Playing Navy Signalman First Class Billy "Badass" Buddusky in Hal Ashby’s The Last Detail, Jack Nicholson won the Palme d’Or for best actor at the 1974 Cannes Film Festival.  I first saw this film while in college at the Electric Cinema in Portobello Road, London as part of an all night screening of "Films That Made Jack Nicholson Famous" 1.

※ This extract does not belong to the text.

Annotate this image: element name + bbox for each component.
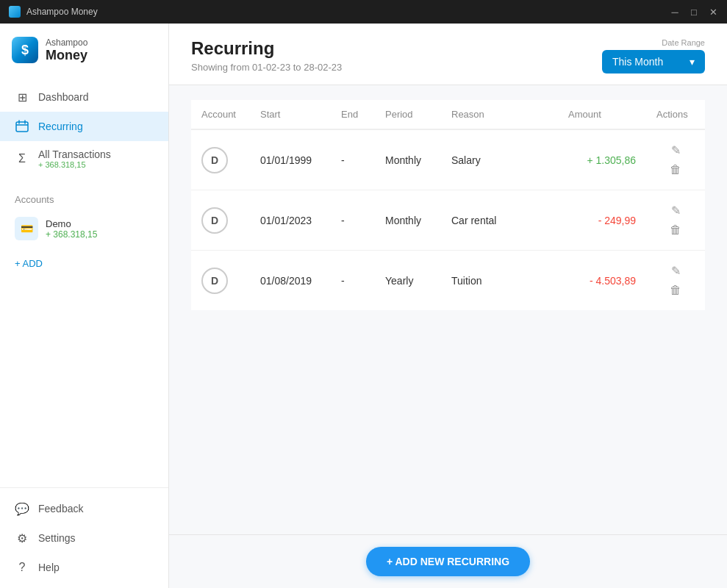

In those days, when not slumped in the back row of the cinema transfixed by the silver screen, I was trying to master Computer Programming 101, a required course for my Chem Eng degree.  For the nerds of that time computing was all batch processing with 80 column punch cards.  Interactive computing or timesharing (as it would initially be called) was still a few years away.  Real-time computing did exist but in our world this was reserved for direct digital control of chemical plants and processes (and the occasional game of Colossal Cave).

Retail is Detail

Fast forward 10 years2… One of my first jobs as a budding consultant was to code allocation and replenishment routines for a retailer to automate what they had been doing manually (not spreadsheets but pencil and paper!).  Fortunately, we had the services of a wise and wizened retail consultant that had been parachuted in from the US who taught us all we needed to know about exponential moving averages and Poisson distributions.  More importantly he told us that we needed to perform our retail calculations efficiently – you see, he warned, "retail is detail".  We were dealing with 168 stores, 2,000 SKUs and 52 weeks of history which generated over 40 million data points.  With an overnight batch window (from store closing to store opening) of 6 hours, and executing RPG code on a System/38, our allocation and replenishment routines needed to run fast.  (Another retail project we had at that time, and which our US consultant helped us on, was to build a Merchandise Planning application (top-down, bottoms-up) on a PC using spreadsheets – we usually went to get a cup of tea – sorry no Starbucks then – when we hit F9 to recalculate).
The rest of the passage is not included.